Trip to Mexican border brings Ky. native home
Tenny Ostrem and Claire Wernstedt-Lynch have a shared passion: walking.
They met while thru-hiking the Appalachian Trail in 2013, and in the years since, they’ve both racked up quite a few miles on long-distance treks all across the county.
“Both of us are long-distance hikers,” Ostrem said. “It’s always been kind of a transformative way to deal with ourselves and the world.”
Ostrem, a Campton native, said their most challenging trip began in Nov. 19, 2017. They met in San Diego and began following the border wall east.
Ostrem, who currently lives in Colorado, will speak about her trip along the US-Mexico border at 6:30 p.m. May 7 at the Clark County Public Library.
Ostrem and Wernstedt-Lynch will share their experience, along with pictures, as well as a 30-minute documentary, which Osprey backpacks funded and filmed. This program is free and open to the public.

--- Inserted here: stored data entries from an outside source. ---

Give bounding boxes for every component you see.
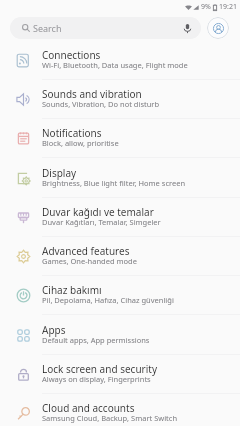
button[interactable]: Advanced features bbox=[0, 237, 240, 276]
staticText: Notifications bbox=[42, 126, 102, 140]
staticText: Always on display, Fingerprints bbox=[42, 374, 151, 384]
staticText: Display bbox=[42, 166, 77, 180]
button[interactable]: Apps bbox=[0, 316, 240, 355]
staticText: Connections bbox=[42, 48, 101, 62]
button[interactable]: Display bbox=[0, 159, 240, 198]
staticText: 9% bbox=[201, 2, 211, 12]
button[interactable]: Duvar kağıdı ve temalar bbox=[0, 198, 240, 237]
staticText: Duvar kağıdı ve temalar bbox=[42, 205, 154, 219]
staticText: Apps bbox=[42, 323, 66, 337]
button[interactable]: Account bbox=[207, 17, 229, 39]
button[interactable]: Cihaz bakımı bbox=[0, 276, 240, 315]
staticText: Cloud and accounts bbox=[42, 401, 135, 415]
staticText: Duvar Kağıtları, Temalar, Simgeler bbox=[42, 217, 161, 227]
button[interactable]: Cloud and accounts bbox=[0, 394, 240, 426]
staticText: 19:21 bbox=[219, 2, 237, 12]
button[interactable]: Sounds and vibration bbox=[0, 80, 240, 119]
staticText: Sounds, Vibration, Do not disturb bbox=[42, 99, 160, 109]
button[interactable]: Notifications bbox=[0, 119, 240, 158]
button[interactable]: Lock screen and security bbox=[0, 355, 240, 394]
button[interactable]: Voice search bbox=[177, 18, 197, 38]
staticText: Brightness, Blue light filter, Home scre… bbox=[42, 178, 186, 188]
staticText: Lock screen and security bbox=[42, 362, 157, 376]
staticText: Block, allow, prioritise bbox=[42, 138, 119, 148]
staticText: Games, One-handed mode bbox=[42, 256, 137, 266]
staticText: Advanced features bbox=[42, 244, 130, 258]
staticText: Pil, Depolama, Hafıza, Cihaz güvenliği bbox=[42, 295, 174, 305]
staticText: Default apps, App permissions bbox=[42, 335, 150, 345]
staticText: Wi-Fi, Bluetooth, Data usage, Flight mod… bbox=[42, 60, 188, 70]
staticText: Sounds and vibration bbox=[42, 87, 142, 101]
staticText: Samsung Cloud, Backup, Smart Switch bbox=[42, 413, 178, 423]
staticText: Cihaz bakımı bbox=[42, 283, 102, 297]
button[interactable]: Search bbox=[10, 17, 201, 39]
button[interactable]: Connections bbox=[0, 41, 240, 80]
staticText: Search bbox=[33, 22, 62, 34]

Ostrem said long distance walking usually disconnects the walker from the world, but with this trip, she wanted to be intentional about how she could stay connected. They started planning in late 2016.
“We were interested in being more intentional of having a conscientious adventure where we were learning and not just indulging in personal growth and love of outdoors,” Ostrem said.

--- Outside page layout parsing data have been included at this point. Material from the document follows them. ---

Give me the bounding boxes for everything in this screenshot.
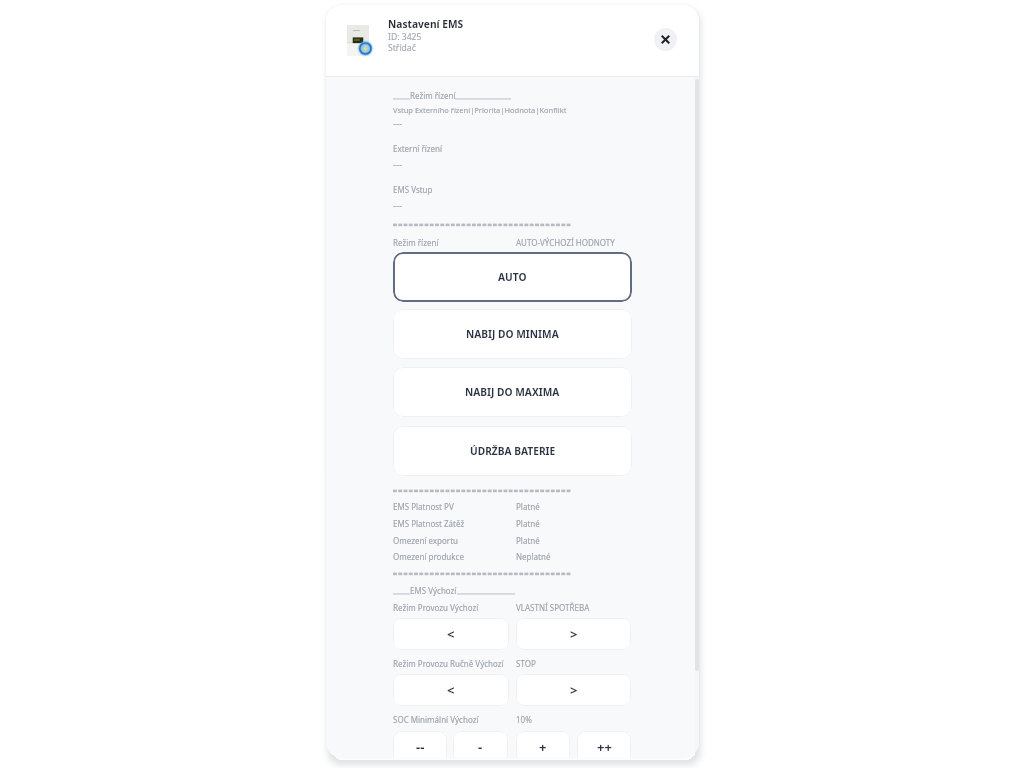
staticText: ---: [393, 199, 403, 212]
staticText: EMS Výchozí: [410, 585, 457, 596]
button[interactable]: NABIJ DO MAXIMA: [393, 367, 632, 417]
staticText: Platné: [516, 518, 540, 529]
staticText: EMS Platnost PV: [393, 501, 454, 512]
staticText: Platné: [516, 501, 540, 512]
staticText: <: [447, 681, 455, 699]
staticText: AUTO-VÝCHOZÍ HODNOTY: [516, 237, 615, 248]
staticText: Vstup Externího řízení|Priorita|Hodnota|…: [393, 105, 567, 115]
staticText: Platné: [516, 535, 540, 546]
staticText: STOP: [516, 658, 536, 669]
staticText: Nastavení EMS: [388, 17, 464, 31]
button[interactable]: AUTO: [393, 252, 632, 302]
button[interactable]: ÚDRŽBA BATERIE: [393, 426, 632, 476]
staticText: <: [447, 625, 455, 643]
staticText: Střídač: [388, 42, 416, 54]
staticText: ---: [393, 158, 403, 171]
staticText: Omezení produkce: [393, 551, 464, 562]
button[interactable]: NABIJ DO MINIMA: [393, 309, 632, 359]
staticText: --: [416, 738, 425, 756]
staticText: Režim řízení: [410, 90, 456, 101]
button[interactable]: Close: [654, 28, 677, 51]
staticText: NABIJ DO MINIMA: [466, 327, 559, 341]
staticText: +: [539, 738, 547, 756]
staticText: >: [570, 625, 578, 643]
button[interactable]: Zvýšit SOC o 10: [577, 731, 631, 758]
staticText: ÚDRŽBA BATERIE: [470, 444, 556, 458]
button[interactable]: Předchozí režim provozu: [393, 618, 509, 650]
button[interactable]: Zvýšit SOC o 1: [516, 731, 570, 758]
staticText: Neplatné: [516, 551, 551, 562]
staticText: Režim Provozu Ručně Výchozí: [393, 658, 504, 669]
staticText: Omezení exportu: [393, 535, 458, 546]
button[interactable]: Snížit SOC o 10: [393, 731, 447, 758]
button[interactable]: Další režim provozu: [516, 618, 631, 650]
button[interactable]: Předchozí ruční režim: [393, 674, 509, 706]
staticText: Režim Provozu Výchozí: [393, 602, 479, 613]
staticText: Externí řízení: [393, 143, 443, 154]
staticText: ID: 3425: [388, 31, 422, 43]
button[interactable]: Další ruční režim: [516, 674, 631, 706]
staticText: VLASTNÍ SPOTŘEBA: [516, 602, 590, 613]
staticText: SOC Minimální Výchozí: [393, 714, 479, 725]
staticText: EMS Vstup: [393, 184, 433, 195]
staticText: Režim řízení: [393, 237, 439, 248]
staticText: >: [570, 681, 578, 699]
staticText: 10%: [516, 714, 532, 725]
staticText: ++: [597, 738, 612, 756]
staticText: NABIJ DO MAXIMA: [465, 385, 560, 399]
staticText: -: [478, 738, 483, 756]
staticText: AUTO: [498, 270, 527, 284]
button[interactable]: Snížit SOC o 1: [453, 731, 508, 758]
staticText: EMS Platnost Zátěž: [393, 518, 465, 529]
staticText: ---: [393, 117, 403, 130]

With the border being a major focal point in recent years, Ostrem said the trek seemed like the perfect way to dissect not only her own views and preconceived notions about the border but also a way to dissect her own past and views about her old Kentucky home.
Ostrem said she has always had a tense relationship with Kentucky; she had a good childhood, she said, but she always struggled with Kentucky, especially eastern Kentucky, “stereotypes:” lack of access to quality education, poverty and more. Ostrem said she had been flooded with negativity about Kentucky.
Ostrem said her resentment for the state eventually led her to leave. She moved to Boston for college, but brought her pains and frustrations with her.
Ostrem said she wanted to conquer something she had been told she could not do: embarking on a long trek alone as a woman.
“I’d had a feeling it would be journey or experience that would help give me confidence, and just a sense of who I was,” Ostrem said.
She took a semester off and then filled her time with walking. Her long distance walks turned into a long distance hike in Colorado to the Appalachian Trail to the U.S.-Mexican border.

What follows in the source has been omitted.